[Extracted records]:
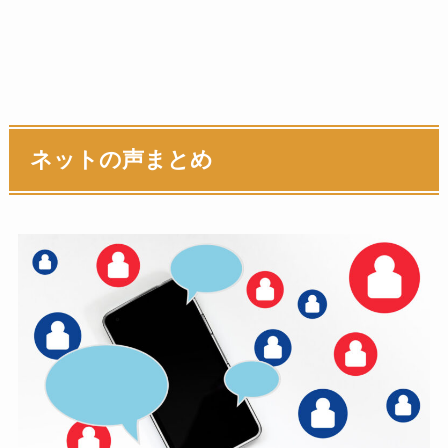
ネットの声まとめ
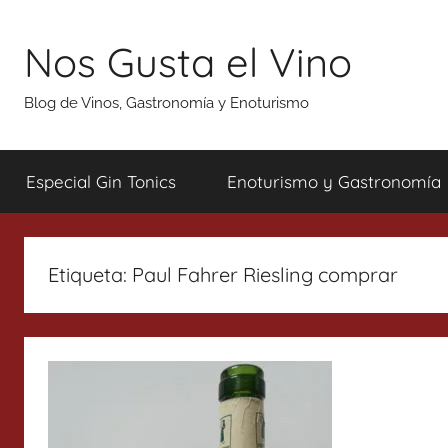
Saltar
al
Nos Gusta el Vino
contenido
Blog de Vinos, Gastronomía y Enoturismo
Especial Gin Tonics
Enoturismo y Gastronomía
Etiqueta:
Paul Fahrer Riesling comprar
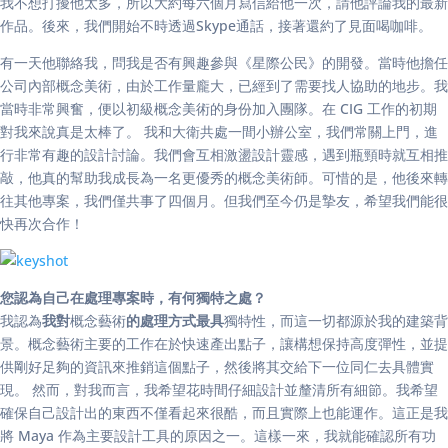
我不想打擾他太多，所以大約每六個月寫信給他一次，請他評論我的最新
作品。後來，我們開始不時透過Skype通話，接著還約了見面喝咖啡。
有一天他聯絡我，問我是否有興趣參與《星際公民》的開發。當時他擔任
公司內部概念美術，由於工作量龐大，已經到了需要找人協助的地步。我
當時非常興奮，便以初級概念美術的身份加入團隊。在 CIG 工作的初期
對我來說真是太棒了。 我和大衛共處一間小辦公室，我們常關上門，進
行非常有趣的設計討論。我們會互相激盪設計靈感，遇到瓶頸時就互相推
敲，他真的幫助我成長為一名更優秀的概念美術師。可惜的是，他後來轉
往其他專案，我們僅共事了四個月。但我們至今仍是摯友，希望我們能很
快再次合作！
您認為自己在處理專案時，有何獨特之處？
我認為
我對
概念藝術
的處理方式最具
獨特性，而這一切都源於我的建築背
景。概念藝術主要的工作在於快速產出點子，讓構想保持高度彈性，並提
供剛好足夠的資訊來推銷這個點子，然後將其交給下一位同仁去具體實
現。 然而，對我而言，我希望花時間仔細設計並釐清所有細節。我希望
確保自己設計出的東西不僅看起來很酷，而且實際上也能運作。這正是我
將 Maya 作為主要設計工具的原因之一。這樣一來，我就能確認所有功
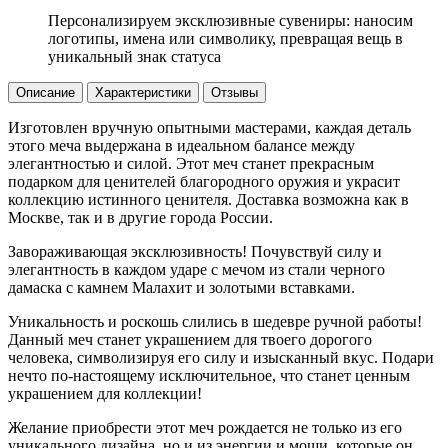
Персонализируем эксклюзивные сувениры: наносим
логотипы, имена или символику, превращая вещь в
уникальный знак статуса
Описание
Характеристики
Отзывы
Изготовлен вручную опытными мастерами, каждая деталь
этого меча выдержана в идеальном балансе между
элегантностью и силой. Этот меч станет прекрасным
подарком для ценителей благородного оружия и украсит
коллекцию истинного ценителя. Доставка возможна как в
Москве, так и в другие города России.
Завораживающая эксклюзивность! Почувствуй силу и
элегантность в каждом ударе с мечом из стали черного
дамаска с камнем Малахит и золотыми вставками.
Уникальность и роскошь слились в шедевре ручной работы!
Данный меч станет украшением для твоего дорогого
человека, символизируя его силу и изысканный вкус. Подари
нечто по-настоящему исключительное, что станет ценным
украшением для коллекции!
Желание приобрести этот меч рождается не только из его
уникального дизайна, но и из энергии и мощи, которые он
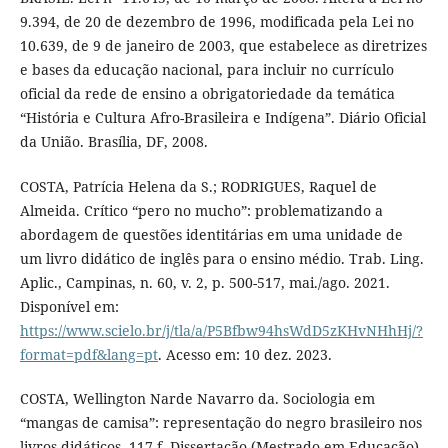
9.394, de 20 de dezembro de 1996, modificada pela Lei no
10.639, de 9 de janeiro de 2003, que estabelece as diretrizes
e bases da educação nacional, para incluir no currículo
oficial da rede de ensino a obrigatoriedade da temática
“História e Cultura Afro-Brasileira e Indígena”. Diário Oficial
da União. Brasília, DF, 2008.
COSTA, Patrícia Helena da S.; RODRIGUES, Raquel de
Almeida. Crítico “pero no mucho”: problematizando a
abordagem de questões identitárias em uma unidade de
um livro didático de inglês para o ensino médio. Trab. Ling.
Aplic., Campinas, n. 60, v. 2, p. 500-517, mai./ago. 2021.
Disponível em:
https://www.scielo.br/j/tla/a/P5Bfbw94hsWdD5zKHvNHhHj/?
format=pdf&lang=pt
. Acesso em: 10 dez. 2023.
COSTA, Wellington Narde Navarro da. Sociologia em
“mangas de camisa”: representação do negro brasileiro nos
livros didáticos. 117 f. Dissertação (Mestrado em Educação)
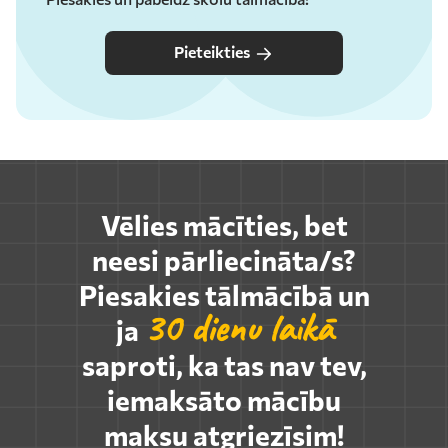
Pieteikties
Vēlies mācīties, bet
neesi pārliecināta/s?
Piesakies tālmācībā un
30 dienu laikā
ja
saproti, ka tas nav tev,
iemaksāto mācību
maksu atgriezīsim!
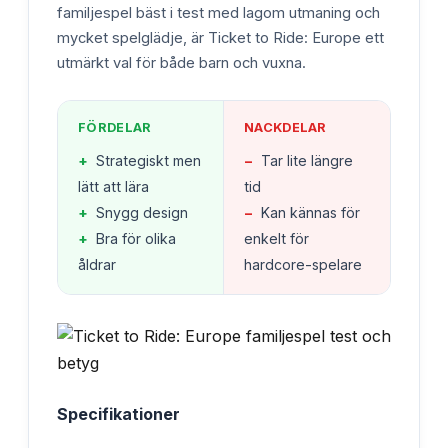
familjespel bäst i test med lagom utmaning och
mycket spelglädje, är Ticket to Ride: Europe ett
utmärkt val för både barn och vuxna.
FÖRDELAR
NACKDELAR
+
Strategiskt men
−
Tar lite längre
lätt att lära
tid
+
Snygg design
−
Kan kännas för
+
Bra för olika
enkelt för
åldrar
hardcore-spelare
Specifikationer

[Work request]: Repeat the material above verbatim. Leave the pictures behind.

[Task output]:
ネットの声まとめ
Saltar
al
Nos Gusta el Vino
contenido
Blog de Vinos, Gastronomía y Enoturismo
Especial Gin Tonics
Enoturismo y Gastronomía
Etiqueta:
Paul Fahrer Riesling comprar
我不想打擾他太多，所以大約每六個月寫信給他一次，請他評論我的最新
作品。後來，我們開始不時透過Skype通話，接著還約了見面喝咖啡。
有一天他聯絡我，問我是否有興趣參與《星際公民》的開發。當時他擔任
公司內部概念美術，由於工作量龐大，已經到了需要找人協助的地步。我
當時非常興奮，便以初級概念美術的身份加入團隊。在 CIG 工作的初期
對我來說真是太棒了。 我和大衛共處一間小辦公室，我們常關上門，進
行非常有趣的設計討論。我們會互相激盪設計靈感，遇到瓶頸時就互相推
敲，他真的幫助我成長為一名更優秀的概念美術師。可惜的是，他後來轉
往其他專案，我們僅共事了四個月。但我們至今仍是摯友，希望我們能很
快再次合作！
您認為自己在處理專案時，有何獨特之處？
我認為
我對
概念藝術
的處理方式最具
獨特性，而這一切都源於我的建築背
景。概念藝術主要的工作在於快速產出點子，讓構想保持高度彈性，並提
供剛好足夠的資訊來推銷這個點子，然後將其交給下一位同仁去具體實
現。 然而，對我而言，我希望花時間仔細設計並釐清所有細節。我希望
確保自己設計出的東西不僅看起來很酷，而且實際上也能運作。這正是我
將 Maya 作為主要設計工具的原因之一。這樣一來，我就能確認所有功
Персонализируем эксклюзивные сувениры: наносим
логотипы, имена или символику, превращая вещь в
уникальный знак статуса
Описание
Характеристики
Отзывы
Изготовлен вручную опытными мастерами, каждая деталь
этого меча выдержана в идеальном балансе между
элегантностью и силой. Этот меч станет прекрасным
подарком для ценителей благородного оружия и украсит
коллекцию истинного ценителя. Доставка возможна как в
Москве, так и в другие города России.
Завораживающая эксклюзивность! Почувствуй силу и
элегантность в каждом ударе с мечом из стали черного
дамаска с камнем Малахит и золотыми вставками.
Уникальность и роскошь слились в шедевре ручной работы!
Данный меч станет украшением для твоего дорогого
человека, символизируя его силу и изысканный вкус. Подари
нечто по-настоящему исключительное, что станет ценным
украшением для коллекции!
Желание приобрести этот меч рождается не только из его
уникального дизайна, но и из энергии и мощи, которые он
9.394, de 20 de dezembro de 1996, modificada pela Lei no
10.639, de 9 de janeiro de 2003, que estabelece as diretrizes
e bases da educação nacional, para incluir no currículo
oficial da rede de ensino a obrigatoriedade da temática
“História e Cultura Afro-Brasileira e Indígena”. Diário Oficial
da União. Brasília, DF, 2008.
COSTA, Patrícia Helena da S.; RODRIGUES, Raquel de
Almeida. Crítico “pero no mucho”: problematizando a
abordagem de questões identitárias em uma unidade de
um livro didático de inglês para o ensino médio. Trab. Ling.
Aplic., Campinas, n. 60, v. 2, p. 500-517, mai./ago. 2021.
Disponível em:
https://www.scielo.br/j/tla/a/P5Bfbw94hsWdD5zKHvNHhHj/?
format=pdf&lang=pt
. Acesso em: 10 dez. 2023.
COSTA, Wellington Narde Navarro da. Sociologia em
“mangas de camisa”: representação do negro brasileiro nos
livros didáticos. 117 f. Dissertação (Mestrado em Educação)
Pieteikties
Vēlies mācīties, bet
neesi pārliecināta/s?
Piesakies tālmācībā un
30 dienu laikā
ja
saproti, ka tas nav tev,
iemaksāto mācību
maksu atgriezīsim!
familjespel bäst i test med lagom utmaning och
mycket spelglädje, är Ticket to Ride: Europe ett
utmärkt val för både barn och vuxna.
FÖRDELAR
NACKDELAR
+
Strategiskt men
−
Tar lite längre
lätt att lära
tid
+
Snygg design
−
Kan kännas för
+
Bra för olika
enkelt för
åldrar
hardcore-spelare
Specifikationer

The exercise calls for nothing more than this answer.